- **Input**:
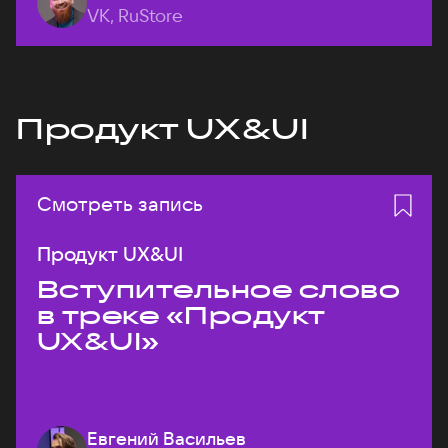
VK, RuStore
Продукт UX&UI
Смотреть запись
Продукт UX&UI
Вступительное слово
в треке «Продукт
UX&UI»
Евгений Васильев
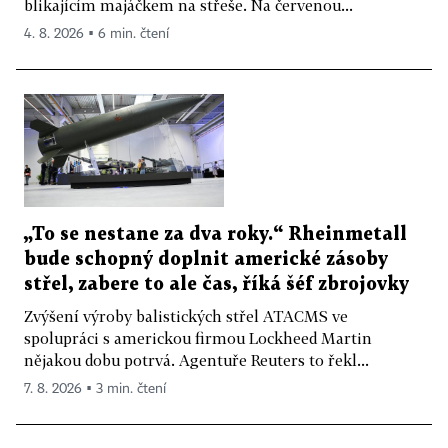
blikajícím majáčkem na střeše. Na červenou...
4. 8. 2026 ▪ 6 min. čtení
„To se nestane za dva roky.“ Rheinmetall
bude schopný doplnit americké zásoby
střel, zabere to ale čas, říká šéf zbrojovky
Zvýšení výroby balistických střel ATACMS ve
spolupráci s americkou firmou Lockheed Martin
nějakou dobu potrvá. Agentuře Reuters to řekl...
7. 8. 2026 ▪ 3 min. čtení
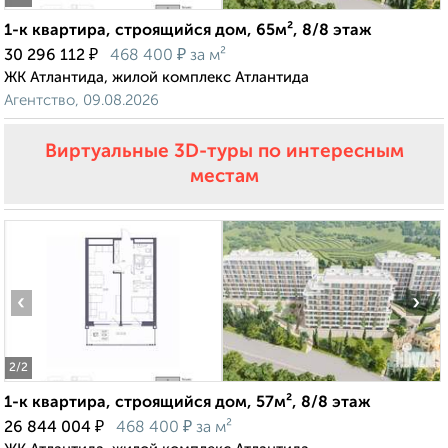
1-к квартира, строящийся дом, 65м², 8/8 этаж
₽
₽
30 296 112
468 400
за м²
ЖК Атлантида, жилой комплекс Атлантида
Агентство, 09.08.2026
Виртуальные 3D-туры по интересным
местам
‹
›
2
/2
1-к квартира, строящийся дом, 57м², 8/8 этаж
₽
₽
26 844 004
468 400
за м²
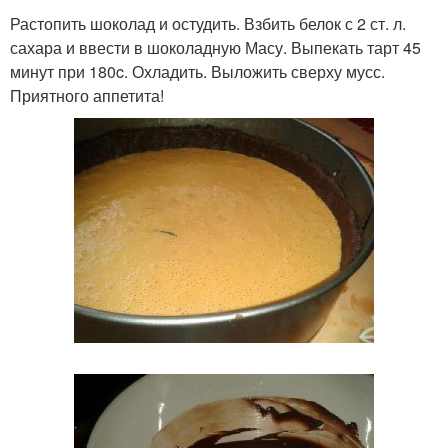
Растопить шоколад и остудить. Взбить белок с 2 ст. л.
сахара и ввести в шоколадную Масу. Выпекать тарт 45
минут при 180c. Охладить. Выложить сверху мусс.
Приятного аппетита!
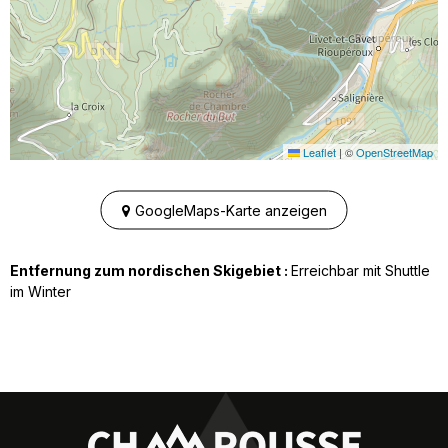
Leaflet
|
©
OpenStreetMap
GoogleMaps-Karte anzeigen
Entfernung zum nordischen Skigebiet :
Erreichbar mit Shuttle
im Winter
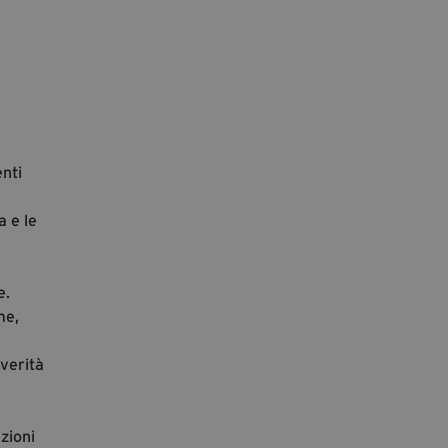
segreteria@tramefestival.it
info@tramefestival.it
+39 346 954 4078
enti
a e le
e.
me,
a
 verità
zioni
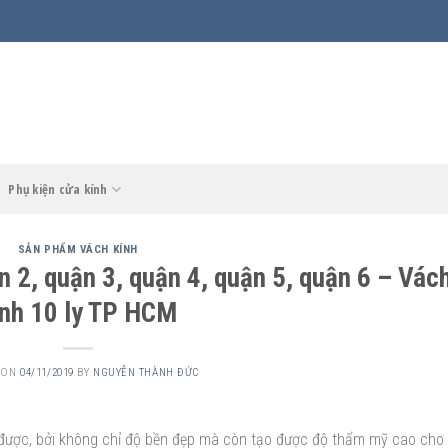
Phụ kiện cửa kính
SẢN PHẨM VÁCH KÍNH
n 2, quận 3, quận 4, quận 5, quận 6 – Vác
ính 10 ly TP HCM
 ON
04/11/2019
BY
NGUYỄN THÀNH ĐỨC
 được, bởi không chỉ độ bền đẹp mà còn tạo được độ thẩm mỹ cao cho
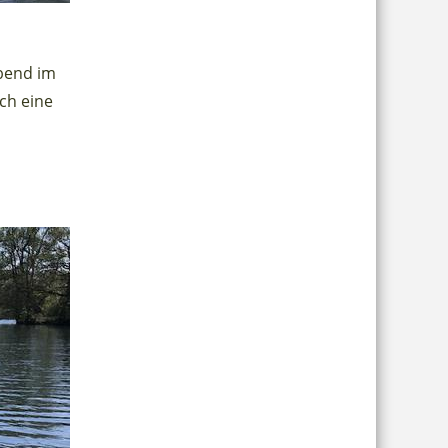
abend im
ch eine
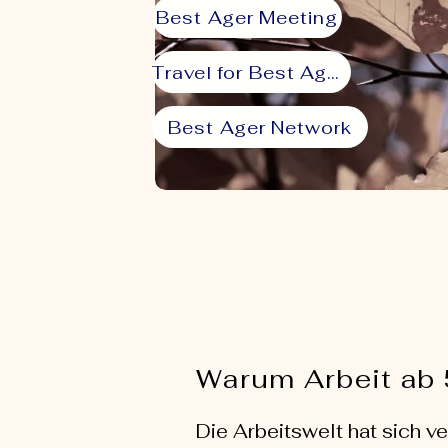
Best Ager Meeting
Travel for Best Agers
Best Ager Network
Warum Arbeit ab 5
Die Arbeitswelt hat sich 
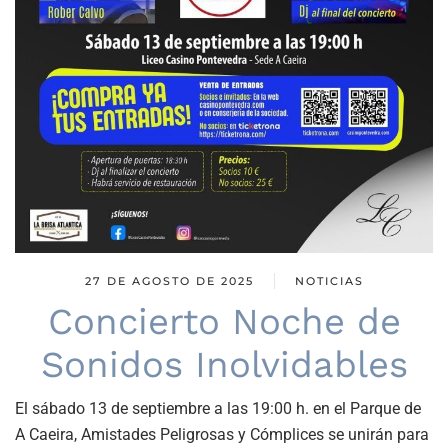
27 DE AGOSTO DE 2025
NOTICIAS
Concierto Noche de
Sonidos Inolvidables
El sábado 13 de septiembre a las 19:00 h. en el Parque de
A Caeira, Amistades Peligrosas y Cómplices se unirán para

- **Task statement**: Each line holding the string "čtení" counts once. Work out the number of such lines in the data and give only that.

- **Solution to this exercise**: 2